Besides, yesterday was the first day I could walk without wincing. My aching pussy felt battered. Clit swollen and raw. Thighs bruised. Ass cheeks sore from his hard pounding when he took me on my knees. Breasts tender from his harsh kneading and sucking. But damn, I’d loved every second of it and my body ignited with every painful reminder.
When I hissed out a breath as I crawled out of bed and
made my way slowly and painfully to the bathroom that first day, I figured he’d smirk. I was prepared to give him the finger and tell him to fuck off, but he wasn’t cocky about it. He looked uneasy. A little regretful. And my chest had tightened at his concern.
I’d assured him I was fine. But he’d stopped me in the bedroom and held me at arm’s length. His brows had creased and worried eyes traveled across every inch of my naked body—the corners tightening every time they scanned a bruise. Eventually, he met my eyes. Stared at me for the longest moment. Then, he cupped my cheeks. Kissed my head. And every day since then, has treated me like I’m something precious.
Now I’m terrified of this shit happening in my chest. This damn heart of mine that flutters every time he smiles. Swells when he walks in the room and deflates a little when he’s not around. The bastard skips a beat when he calls me baby. Yearns to hear it instead of the snarky sweetheart he uses when he’s being a dick.

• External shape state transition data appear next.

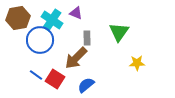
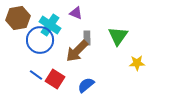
cyan cross: moved 2 px left, 5 px down
green triangle: moved 1 px left, 4 px down
brown arrow: moved 1 px right, 7 px up
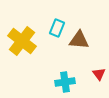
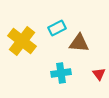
cyan rectangle: rotated 42 degrees clockwise
brown triangle: moved 3 px down
cyan cross: moved 4 px left, 9 px up
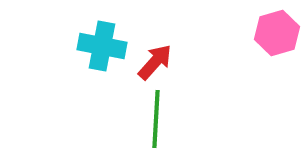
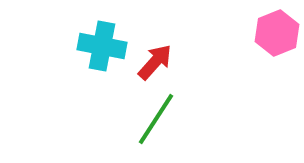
pink hexagon: rotated 6 degrees counterclockwise
green line: rotated 30 degrees clockwise
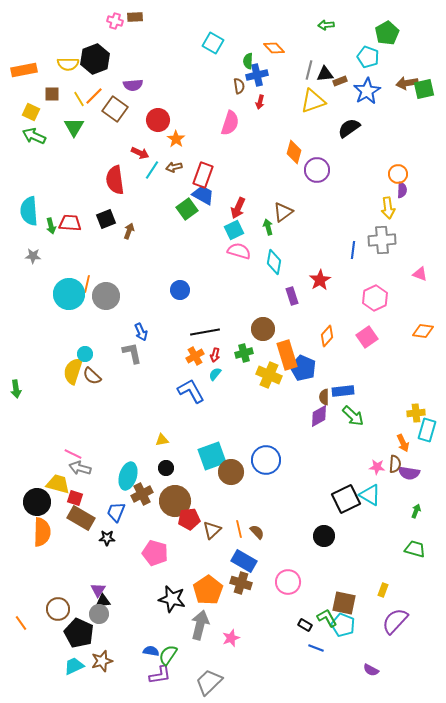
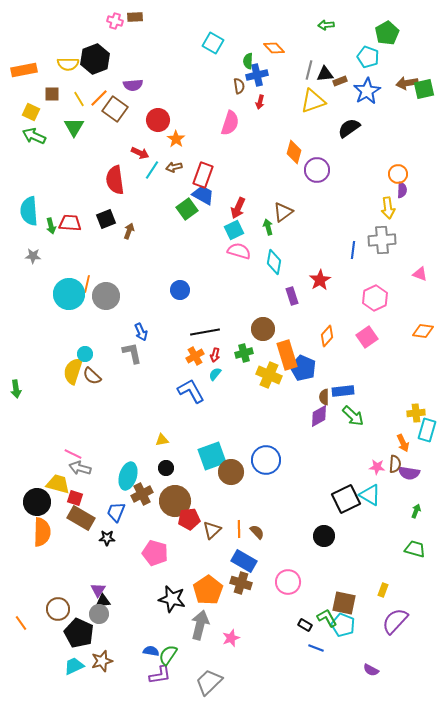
orange line at (94, 96): moved 5 px right, 2 px down
orange line at (239, 529): rotated 12 degrees clockwise
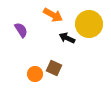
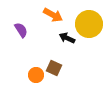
orange circle: moved 1 px right, 1 px down
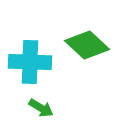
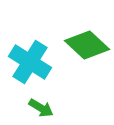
cyan cross: rotated 30 degrees clockwise
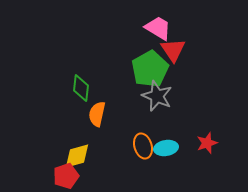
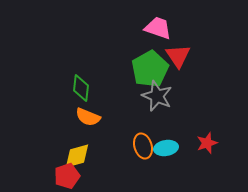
pink trapezoid: rotated 12 degrees counterclockwise
red triangle: moved 5 px right, 6 px down
orange semicircle: moved 9 px left, 3 px down; rotated 80 degrees counterclockwise
red pentagon: moved 1 px right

Yep. This heart of mine is fucking with my emotions. Destroying my plans. It’s forcing me to feel things for Devil’s Renegades Jinx….
Not my dream guy.
“Happy Thanksgiving,” Jinx says, tossing a creepy rubber chicken at me. I nearly spill my scotch trying to catch the damn thing.
“It’s Thanksgiving?”
“It was Thursday.”
“What’s today?”
He shoots me a look that says I should know this. Like there’s a fucking calendar posted on the wall. Or I have a phone I can look down at to verify the date. “It’s Saturday. Get dressed. Club’s annual feast is tonight.” He sounds as excited about going as I feel.
Another week has passed with it being just him and me. Fucking when we want to. Sleeping when we want to. Talking when we feel like it. Ignoring each other when we don’t. The last thing I want is to be cooped up in a house with a bunch of people I don’t like, who share the same feeling about me.